#### About this task:
Line by line, give the data again exactly as it appears.

Transcribed page contents
┄┄┄┄┄┄

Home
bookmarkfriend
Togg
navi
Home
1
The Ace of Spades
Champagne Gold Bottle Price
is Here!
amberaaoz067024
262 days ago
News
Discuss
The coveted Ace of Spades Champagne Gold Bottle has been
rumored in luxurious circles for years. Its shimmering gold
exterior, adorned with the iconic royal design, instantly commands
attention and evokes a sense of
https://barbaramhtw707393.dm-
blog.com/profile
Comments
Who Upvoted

┄┄┄┄┄┄

#### Exercise response:
Home
bookmarkfriend
Togg
navi
Home
1
The Ace of Spades
Champagne Gold Bottle Price
is Here!
amberaaoz067024
262 days ago
News
Discuss
The coveted Ace of Spades Champagne Gold Bottle has been
rumored in luxurious circles for years. Its shimmering gold
exterior, adorned with the iconic royal design, instantly commands
attention and evokes a sense of
https://barbaramhtw707393.dm-
blog.com/profile
Comments
Who Upvoted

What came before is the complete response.